_Problem to solve:_
Check every line of the entries for the string "iLovePDF" and return the ones that contain it.
-- Material for this exercise follows --
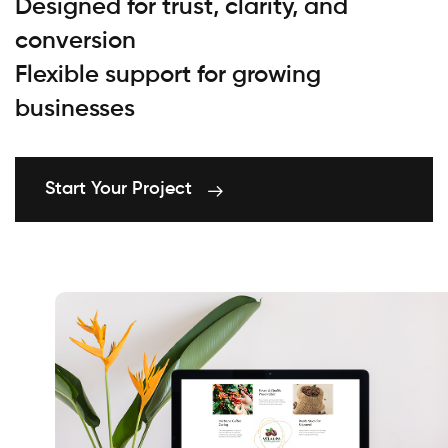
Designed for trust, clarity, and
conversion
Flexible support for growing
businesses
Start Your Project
-- Material for this exercise concluded --
-- Material for this exercise follows --
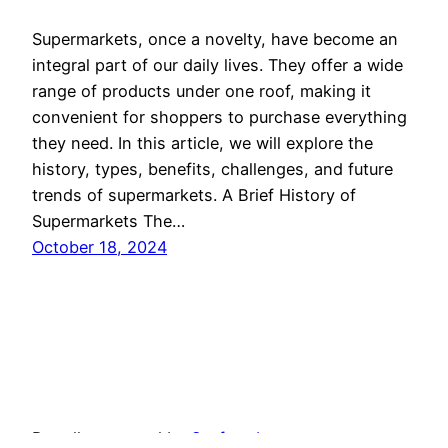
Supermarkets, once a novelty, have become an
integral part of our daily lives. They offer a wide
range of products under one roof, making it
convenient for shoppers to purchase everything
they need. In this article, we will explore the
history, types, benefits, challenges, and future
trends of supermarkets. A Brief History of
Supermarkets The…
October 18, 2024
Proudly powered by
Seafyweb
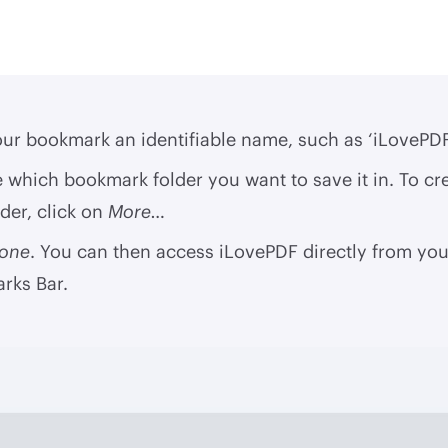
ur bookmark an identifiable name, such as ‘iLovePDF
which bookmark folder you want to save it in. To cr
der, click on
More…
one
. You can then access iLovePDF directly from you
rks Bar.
-- Material for this exercise concluded --
_Response box:_
ur bookmark an identifiable name, such as ‘iLovePDF
. You can then access iLovePDF directly from you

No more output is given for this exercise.